No âmbito do plano, ficou também prevista outra alteração relevante, na visão do setor: a possibilidade de as decisões das autarquias serem publicitadas nas rádios e nos jornais das suas localidades: “É uma forma de canalizar dinheiro para a comunicação social que paga impostos e que está registada”. Embora a medida não tenha o apoio da Associação Nacional de Municípios Portugueses, a APR considera-a “muito importante.” Esta matéria já se encontra em discussão na Assembleia da República, segundo adianta Luís Mendonça.
Para além das medidas governamentais, 2024 trouxe inovações para o mundo da rádio, como o DTS Autostage que é uma plataforma que faz com que a rádio funcione de forma híbrida. Luís Mendonça exemplificou como esta inovação afeta o dia a dia dos consumidores de rádio: “Uma rádio que está a transmitir de Guimarães, através do seu FM, é captada nos veículos. Quando o carro sai de Guimarães e se afasta bastante, o que acontece normalmente é que a rádio deixa de captar, portanto, o FM deixa de ser possível de captar.”
O jornalista explicou que, com esta tecnologia instalada no automóvel, o condutor não tem que fazer nada e vai passar a ouvir através da emissão online. Ou seja, é uma forma de mantê-lo a ouvir a rádio durante mais tempo. O condutor passa a poder ir para qualquer parte do país sem perder a sintonia da rádio que escolheu. “É uma daquelas situações em que a rádio precisa de avançar há uma série de anos e que conseguimos implementar”, refere o presidente.
Esta nova tecnologia está a ser implementada em alguns países. Em Portugal, a Associação de Radiodifusão conseguiu fazer um protocolo com a empresa DTS Autostage, fazendo com que rádios locais estivessem neste momento disponíveis nesta plataforma, que já está instalada numa série de viaturas novas, de algumas marcas.
Financiamento é o grande desafio
A maior adversidade do setor da rádio prende-se com o financiamento. “Precisamos de ser financiados de alguma forma para nos tornarmos mais livres e independentes de outras entidades. É isso que nos tem estado a faltar e o que nos tem estado a restringir muito”, afirmou Luís Mendonça.
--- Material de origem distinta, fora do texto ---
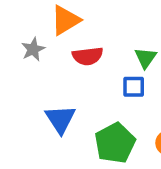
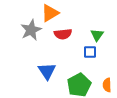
gray star: (33, 49) -> (31, 30), size x1.5

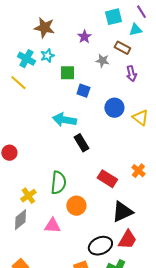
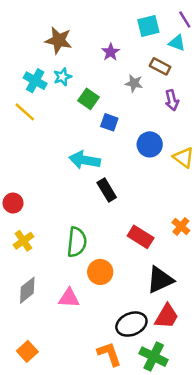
cyan triangle: (135, 30) -> (177, 43), turned 32
green square: (67, 73) -> (88, 99), turned 35
yellow cross: (28, 196) -> (23, 241), moved

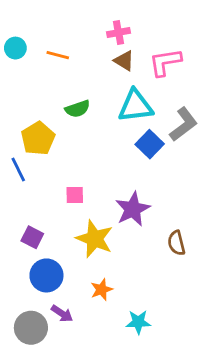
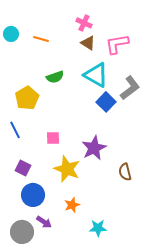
pink cross: (119, 32) -> (84, 23), turned 35
cyan triangle: (135, 106) -> (96, 75), turned 36
blue line: (18, 170) -> (15, 130), moved

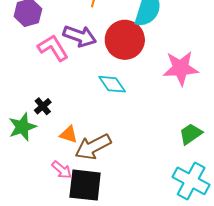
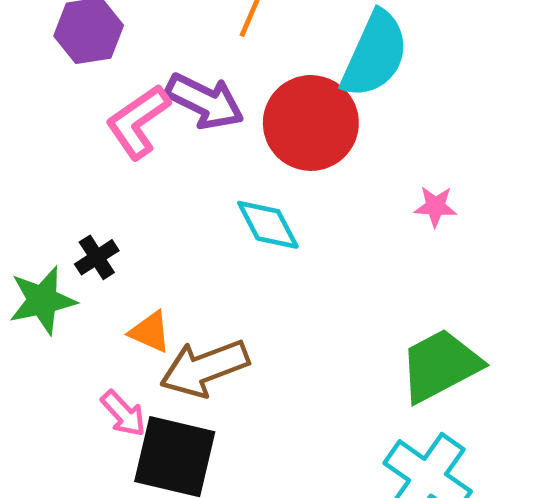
pink L-shape: (53, 48) -> (138, 122), turned -100
pink star: (181, 68) -> (435, 206), size x0.5
green trapezoid: (191, 134) -> (440, 365), size x1.5

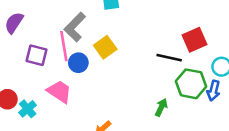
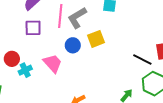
pink line: (64, 46) -> (60, 16), moved
purple square: (36, 55) -> (33, 28), moved, turned -30

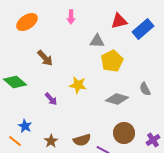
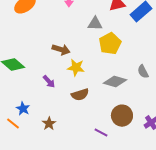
brown arrow: (45, 58) -> (61, 50), moved, turned -30
brown semicircle: (82, 140) -> (80, 95), moved

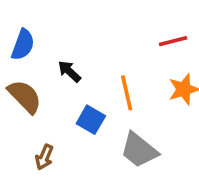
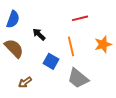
red line: (173, 41) -> (80, 18), moved
brown arrow: (44, 157) -> (25, 82), turned 32

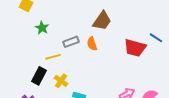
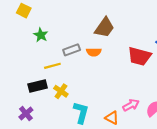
orange semicircle: (92, 44) -> (94, 52), turned -72
black rectangle: (39, 76) -> (38, 86), turned 48

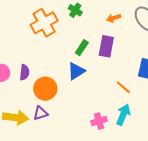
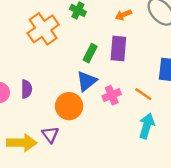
orange circle: (45, 89) -> (69, 106), moved
purple triangle: (41, 113) -> (50, 135), turned -42
pink cross: (99, 121) -> (112, 95), moved

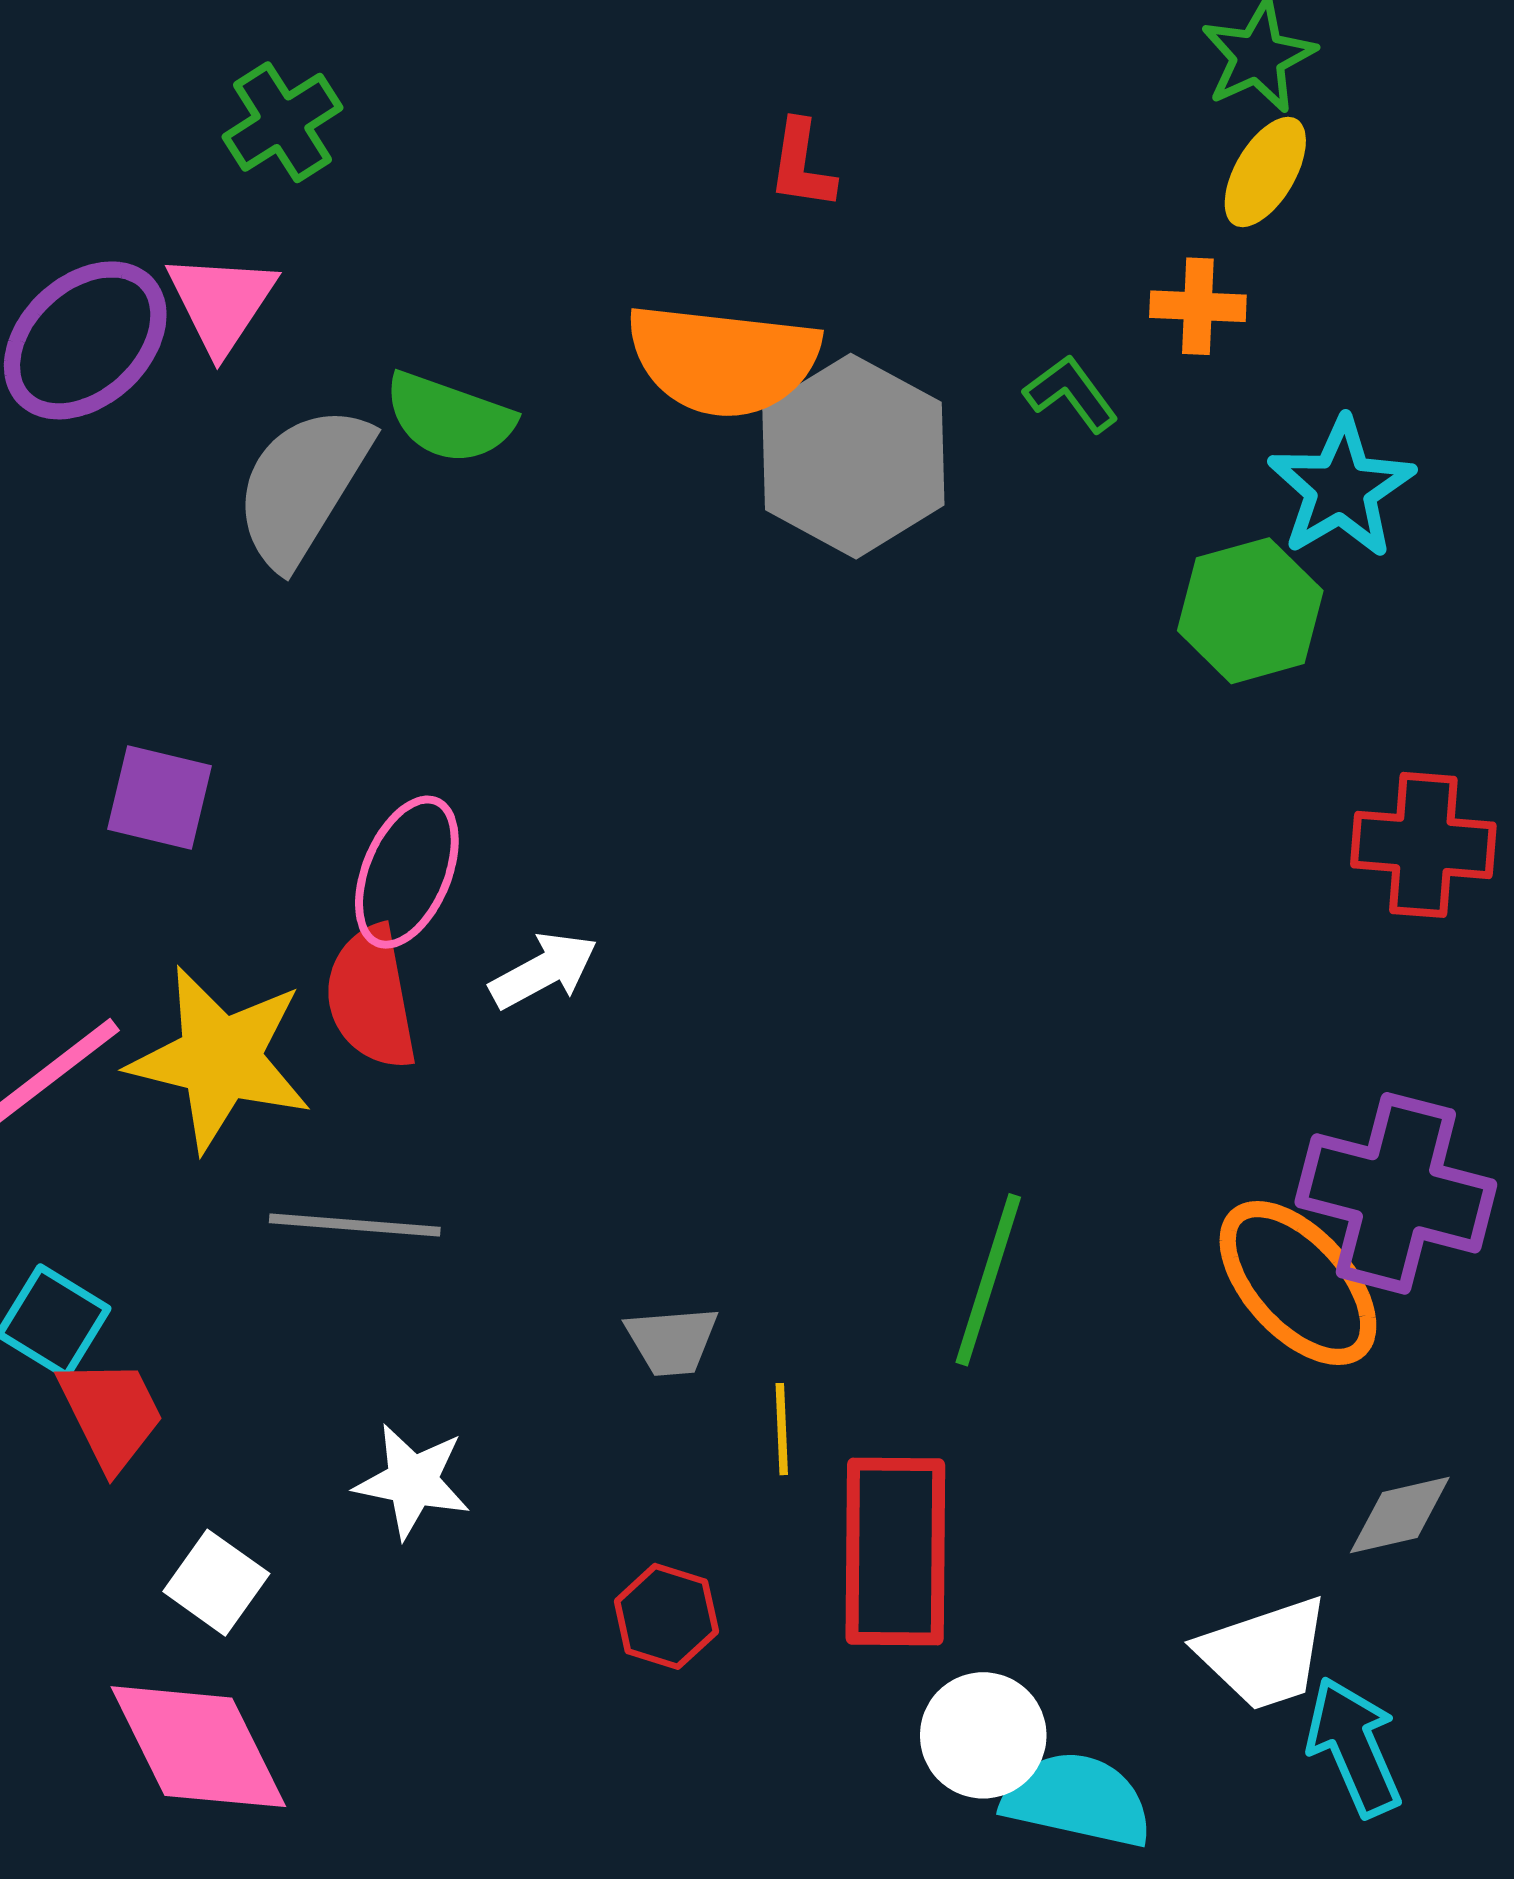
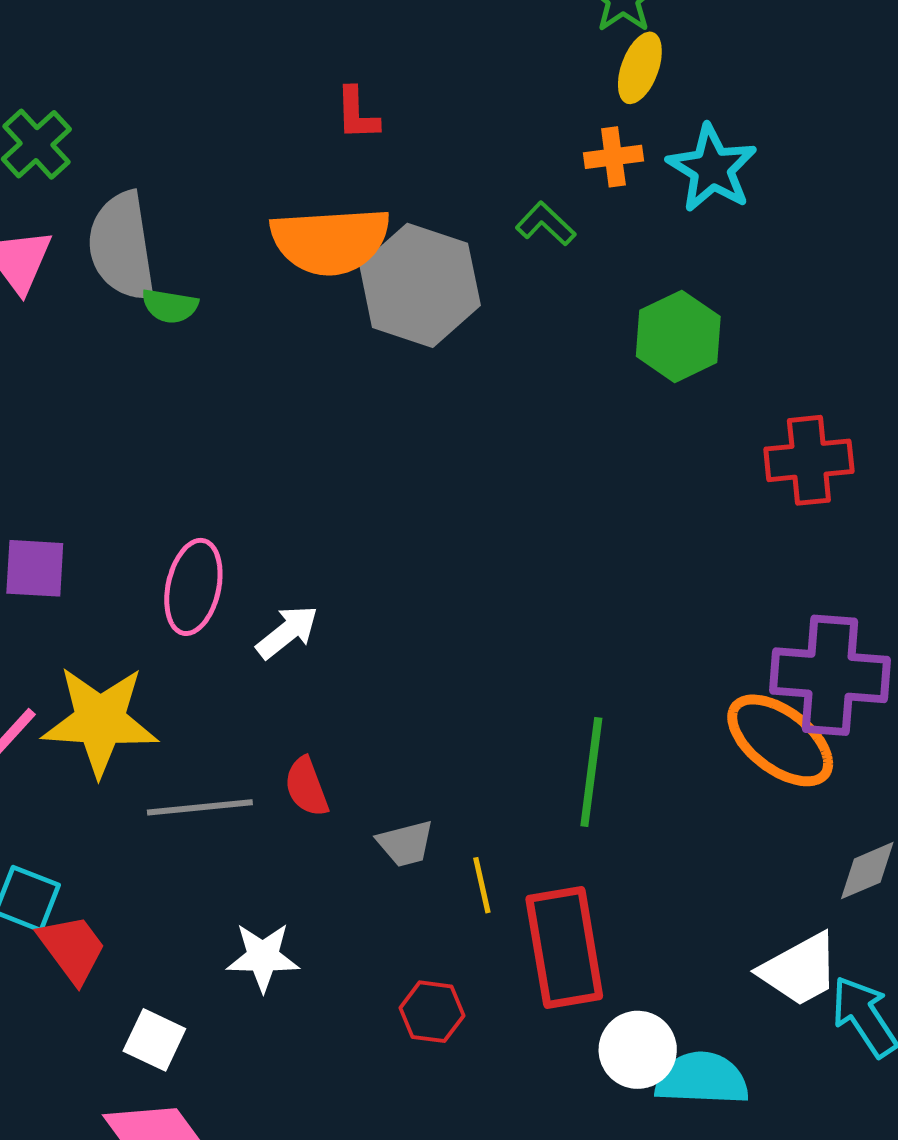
green semicircle: (449, 418) -> (170, 306), size x0.7
gray semicircle: (303, 486) -> (122, 246), moved, turned -30
cyan star: (1341, 488) -> (712, 168), moved
red semicircle: (371, 997) -> (306, 787), moved, size x0.7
A APR luta também pelo reconhecimento dos direitos de autor deste meio de comunicação: “A rádio tem um produto. A emissão radiofónica ao longo do dia, do mês, de todo o ano, essa produção que nós fazemos não está reconhecida na lei. Pretendemos que seja reconhecido que o produto de rádio também tem direitos“, frisou o presidente da associação. O jornalista referiu ainda que, se a rádio tiver direitos, passa a receber parte da lei da cópia privada, que é distribuída por autores e os artistas, atualmente. “Os jornais têm direito, por exemplo, e nós não. Se passarmos a ser incluídos nesse pacote, passamos também a receber o valor por isso”, ilustrou.